To configure SSO in Ephesoft Transact, perform the following steps:

  1. Configure SAML SSO
  2. Configure the Azure AD Group ObjectIDs in your SSO Configuration

Configure SAML SSO

Important: Before proceeding, ensure all SSL certificates are signed and valid certificates.

Refer to Manually Configuring SAML 2.0 SSO and follow the instructions provided to configure SAML SSO.
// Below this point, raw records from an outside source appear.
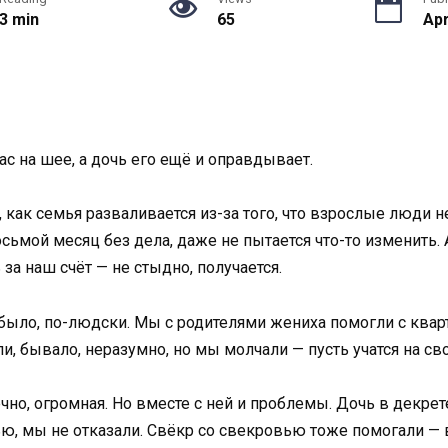
3 min
65
Apr
нас на шее, а дочь его ещё и оправдывает.
как семья разваливается из-за того, что взрослые люди н
осьмой месяц без дела, даже не пытается что-то изменить.
 за наш счёт — не стыдно, получается.
 было, по-людски. Мы с родителями жениха помогли с квар
или, бывало, неразумно, но мы молчали — пусть учатся на св
чно, огромная. Но вместе с ней и проблемы. Дочь в декрете,
ю, мы не отказали. Свёкр со свекровью тоже помогали — в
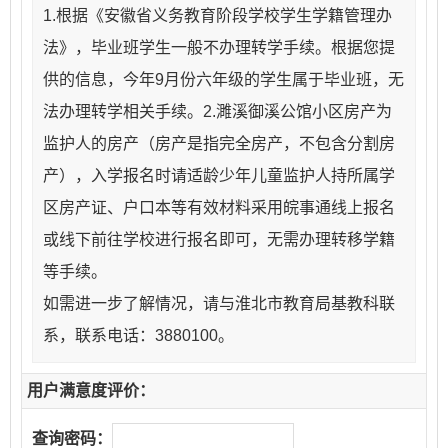
1.根据《安徽省义务教育阶段学校学生学籍管理办
法》，毕业班学生一般不办理转学手续。根据您提
供的信息，今年9月份六年级的学生属于毕业班，无
法办理转学相关手续。2.濉溪御溪公馆小区房产为
监护人的房产（房产是指完全房产，不包含分割房
产），入学报名时请适龄少年儿童监护人持所属学
区房产证、户口本等有效材料采用皖事通线上报名
或线下前往学校进行报名即可，无需办理转移学籍
等手续。
如需进一步了解情况，请与淮北市教育局基教科联
系，联系电话：3880100。
用户满意度评价：
查询密码：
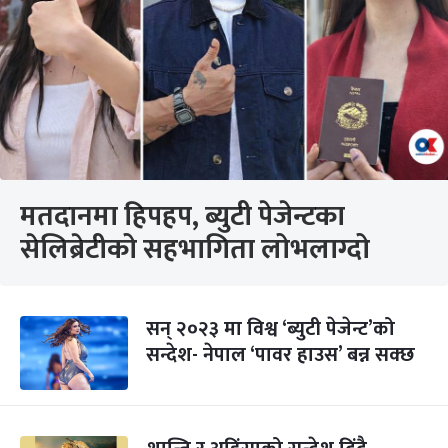
मतदानमा हिपहप, ब्युटी पेजेन्टका
सेलिब्रेटीको सहभागिता लोभलाग्दो
सन् २०२३ मा विश्व ‘ब्युटी पेजेन्ट’को
सन्देश- नेपाल ‘पावर हाउस’ बन्न सक्छ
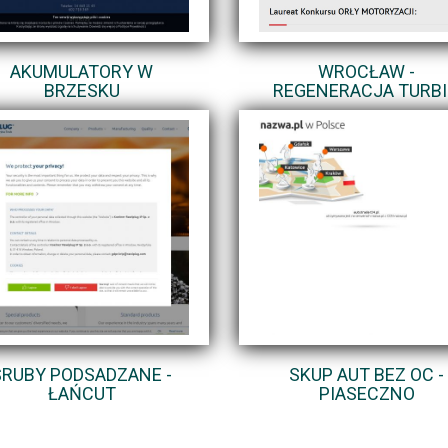
AKUMULATORY W
WROCŁAW -
BRZESKU
REGENERACJA TURB
ŚRUBY PODSADZANE -
SKUP AUT BEZ OC -
ŁAŃCUT
PIASECZNO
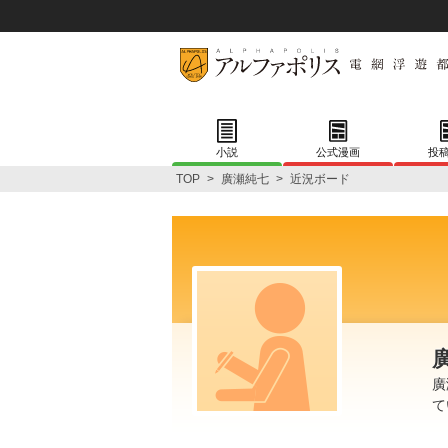
小説
公式漫画
投
TOP
>
廣瀬純七
>
近況ボード
廣
て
Configure the Azure AD Group ObjectIDs in your SSO Configuration

This section describes how to configure the Azure AD group ObjectIDs in your SSO configuration. These changes will be made in the following places:

  • web.xml file
  • application.properties file
  • applicationContext-security.xml
  • Database tables
  • Access Manager

If desired, download the sample files as a reference when adjusting the settings according to your Azure AD configuration.

web.xml

This file is where you will configure the admin and operator groups.

  1. Open the web.xml file, located at [Ephesoft_Directory]\Application\WEB-INF.
  2. Set isMultipleGroupsAllowed to TRUE.
  3. Set the AdminGroups and OperatorGroups to the object IDs created in step 7 of Assign Users to the SSO Configuration.
  4. Set the groupNameDelimiter to a semicolon “;“.

Figure 22. Web.xml File

Note: Ensure the appropriate filters are commented out, including the <security-constraint> filters. Refer to the sample files provided above.

application.properties

This file is where you will configure the super-admin group.

  1. Open the application.properties file, located at [Ephesoft_Directory]\Application\WEB-INF\classes\META-INF.
  2. Set the user.super_admin and user.ephesoft_super_admin_role to the object ID created in step 7 of Assign Users to the SSO Configuration.
  3. Set the update_super_admin_group to true.

Figure 23. Application.properties File

applicationContext-security.xml

  1. Open the applicationContext-security.xml file, located at [Ephesoft_Directory]\Application\WEB-INF\classes\META-INF.
  2. Locate the epheSamlFilter bean.
  3. In the epheSamlFilter bean, set the second constructor-arg entry to “true”:
<constructor-arg index="2" value="true"/>
  1. For Transact 2019.2 or below, proceed to Database Tables.
Additional Configurations for 2020.1 and Above

This section includes additional configurations required in the applicationContext-security.xml for Ephesoft Transact 2020.1 and above.

  1. Add the following constructor-arg entry after the second constructor-arg:
<constructor-arg index="3" value=""/>

Note: The value field must be blank.

Figure 24. Additional Configuration

  1. Locate the epheBootstrap bean.
  2. In the epheBootstrap bean, add the following property attribute to enable SHA-256 encryption:
<property name="signatureAlgorithmURI" value="http://www.w3.org/2001/04/xmldsig-more#rsa-sha256" />
<property name="digestAlgorithmURI" value="http://www.w3.org/2001/04/xmlenc#sha256" />

Figure 25. Additional Configuration (cont)

Database Tables

This section includes steps on how to map the groups created in Azure to your database.

  1. Log in to your database.
  2. Download the sample SQL files.
  3. Update the sample SQL with the object IDs collected in step 7 of Assign Users to the SSO Configuration. This will add the groups to the following tables:
    • resource_authorizer
    • security_groups

Figure 26. Update Object IDs (part one)

Figure 27. Update Object IDs (part two)

Access Manager

  1. Log in to Transact.
  2. Go to System Configuration > Access Manager.
  3. Adjust all other group permissions in the Access Manager as super-admin.

Figure 28. Access Manager

  1. Restart Ephesoft Transact.

Conclusion

This completes an overview of how to set up and configure SSO with Azure ADFS in Ephesoft Transact.